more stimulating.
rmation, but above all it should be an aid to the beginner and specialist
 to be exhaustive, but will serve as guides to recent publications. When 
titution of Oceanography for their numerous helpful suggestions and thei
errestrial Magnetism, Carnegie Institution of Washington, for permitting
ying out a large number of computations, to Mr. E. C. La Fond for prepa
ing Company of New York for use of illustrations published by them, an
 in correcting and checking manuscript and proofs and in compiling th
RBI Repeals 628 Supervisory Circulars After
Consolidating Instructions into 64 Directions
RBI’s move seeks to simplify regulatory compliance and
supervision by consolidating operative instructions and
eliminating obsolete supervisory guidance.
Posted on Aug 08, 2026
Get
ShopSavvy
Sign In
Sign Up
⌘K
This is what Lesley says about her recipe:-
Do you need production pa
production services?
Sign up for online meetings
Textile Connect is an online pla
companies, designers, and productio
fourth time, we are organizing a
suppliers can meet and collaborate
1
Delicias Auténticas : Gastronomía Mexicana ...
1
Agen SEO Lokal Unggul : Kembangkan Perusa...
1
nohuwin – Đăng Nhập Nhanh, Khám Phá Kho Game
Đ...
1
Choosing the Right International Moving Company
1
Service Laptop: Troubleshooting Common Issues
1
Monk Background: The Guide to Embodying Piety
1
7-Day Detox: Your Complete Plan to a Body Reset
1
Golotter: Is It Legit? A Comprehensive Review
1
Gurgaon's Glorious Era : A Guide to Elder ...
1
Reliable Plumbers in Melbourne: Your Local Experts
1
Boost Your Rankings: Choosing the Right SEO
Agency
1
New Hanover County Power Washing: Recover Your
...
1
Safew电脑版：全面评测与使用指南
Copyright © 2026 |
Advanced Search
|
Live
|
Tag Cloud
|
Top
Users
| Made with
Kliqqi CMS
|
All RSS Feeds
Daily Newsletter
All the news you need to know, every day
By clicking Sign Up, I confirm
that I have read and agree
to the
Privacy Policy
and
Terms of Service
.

# # # # # # #

--- DESCRIPTION OF THE TASK ---
Check the entries above line by line and return each one containing the word "Company".

--- EXERCISE SOLUTION ---
ing Company of New York for use of illustrations published by them, an
Choosing the Right International Moving Company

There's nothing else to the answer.